_TASK_
Output the records exactly, and drop each picture.

_TASK MATERIAL_
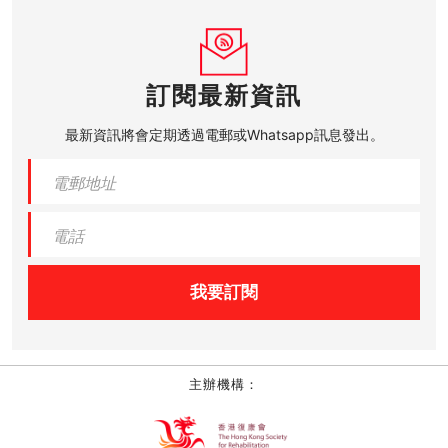
訂閱最新資訊
最新資訊將會定期透過電郵或Whatsapp訊息發出。
我要訂閱
主辦機構：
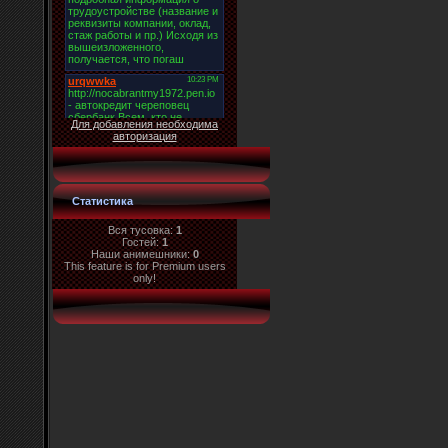
Для добавления необходима
авторизация
Статистика
Вся тусовка:
1
Гостей:
1
Наши анимешники:
0
This feature is for Premium users
only!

_RESPONSE TO THIS TASK_
訂閱最新資訊
最新資訊將會定期透過電郵或Whatsapp訊息發出。
我要訂閱
主辦機構：
Для добавления необходима
авторизация
Статистика
Вся тусовка:
1
Гостей:
1
Наши анимешники:
0
This feature is for Premium users
only!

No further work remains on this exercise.